The way in which we conceptualize and analyze risk and error management in technology projects has never received quite the same degree of scrutiny which business process frameworks and methodologies such as Scrum, Lean, or Traditional Project Management have. Yet risk is inherent in everything we do, every day, regardless of our industry, sector, work domain, or process.
We actually practice risk management in our everyday lives, often without consciously realizing that what we are doing is designed to manage levels of risk against degrees of potential reward, and either prevent errors from occurring or minimizing their impact when they do.

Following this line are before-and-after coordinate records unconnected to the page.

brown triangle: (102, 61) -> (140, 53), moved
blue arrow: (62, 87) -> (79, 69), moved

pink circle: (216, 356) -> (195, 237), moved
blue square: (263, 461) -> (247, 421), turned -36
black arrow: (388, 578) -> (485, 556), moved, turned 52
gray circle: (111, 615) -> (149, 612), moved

For example, I recently took a trip to the San Juan islands with my wife and parents. I woke up early, made coffee, roused the troops, and checked the weather. I’d filled up the gas thank the day before, and booked our ferry tickets online. I checked the weather and recommended we each take an extra layer. We departed the house a bit earlier than really necessary, but ended up encountering a detour along the way due to a traffic accident on the Interstate. Nevertheless, we made it to the ferry terminal with about 10 minutes to spare, and just in time to drive onto the ferry and depart for Friday Harbor.

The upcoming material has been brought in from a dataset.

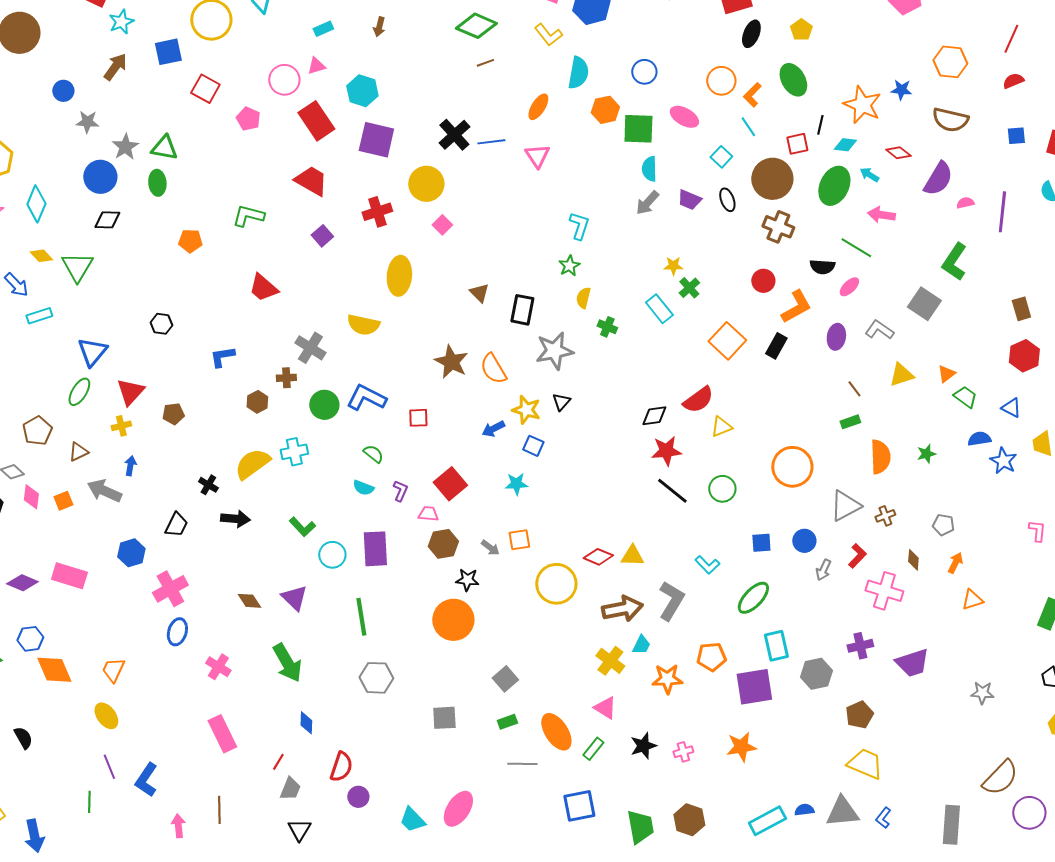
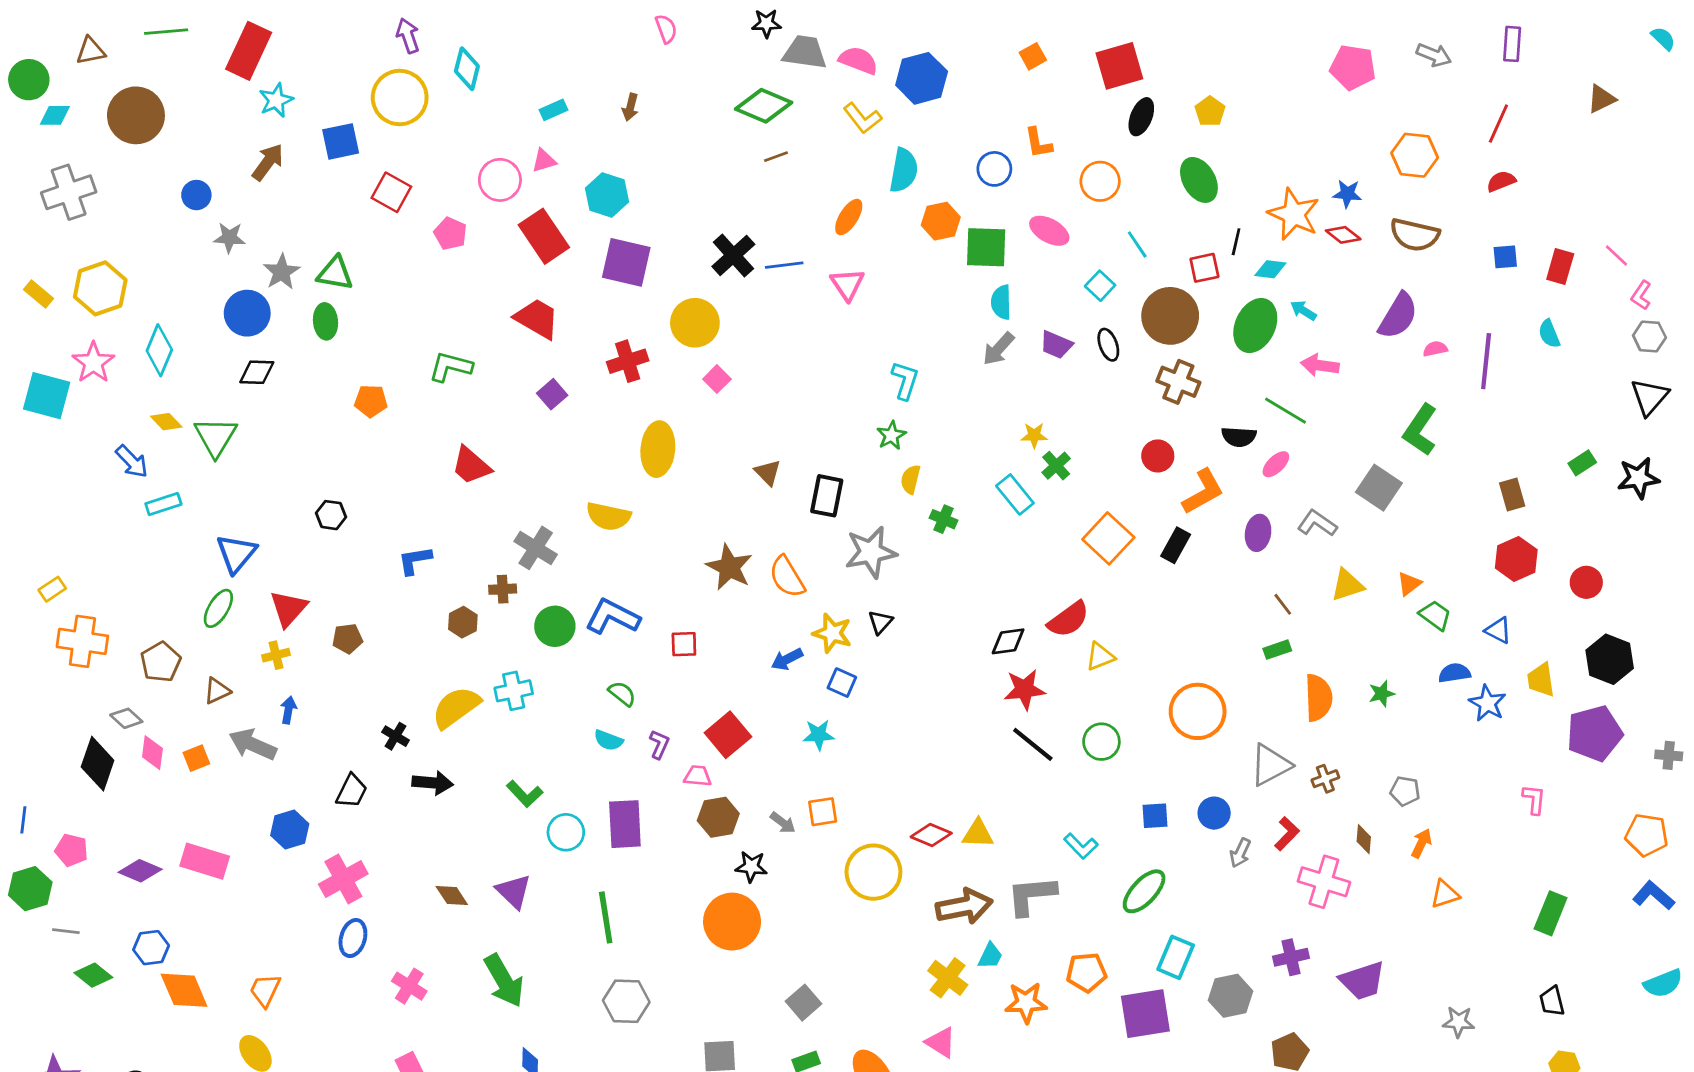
orange L-shape: (752, 95) -> (1038, 143), moved, turned -55
red diamond: (898, 153) -> (1343, 235), moved
gray L-shape: (671, 601) -> (1031, 895), turned -126
cyan rectangle: (776, 646) -> (1176, 957), turned 36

My personal example is relatively simple but, with a little analysis, demonstrates how intuitively we assess and manage risk:
Wake up early: mitigates risk of oversleeping and departing late (which could result further in forgetting important things, leaving coffee pot/equipment on, etc.), waiting on others in the bathroom, and not being able to prepare and enjoy some morning coffee (serious risk).
Check the weather: understanding the environment we are entering into is critical to mitigating environment-related risks, in this case real environmental concerns such as temperature, weather, wind, and precipitation, enabling us to mitigate potentially negative effects and capitalize on positives. Bad weather may even result in our changing our travel plans entirely – a clear form of risk mitigation in which we determine that our chance for a successful journey is low compared against the value we would derive from undertaking the journey in the first place, and decide the goal is not sufficient to accept present risk levels.
Book ferry tickets online: a mitigation against the risk of arriving late and having to wait in line to purchase tickets, which could result in us missing the ferry due to either running out of time or the ferry already being completely booked.
Departing earlier than necessary: a mitigation against unforeseen and unknowable specific risk, in this case the generic risk of en route delays, which we did encounter on this occasion.
As you can see, as a story my preparations for our trip seem rather routine and unremarkable, but when viewed through the lens of risk mitigation and error management, each action and decision can be seen as specifically targeted to mitigate one or more specific risks or minimize the potential effects of an error. Unfortunately, our everyday intuitive actions and mental processes seldom translate into our work environments in such direct and meaningful ways.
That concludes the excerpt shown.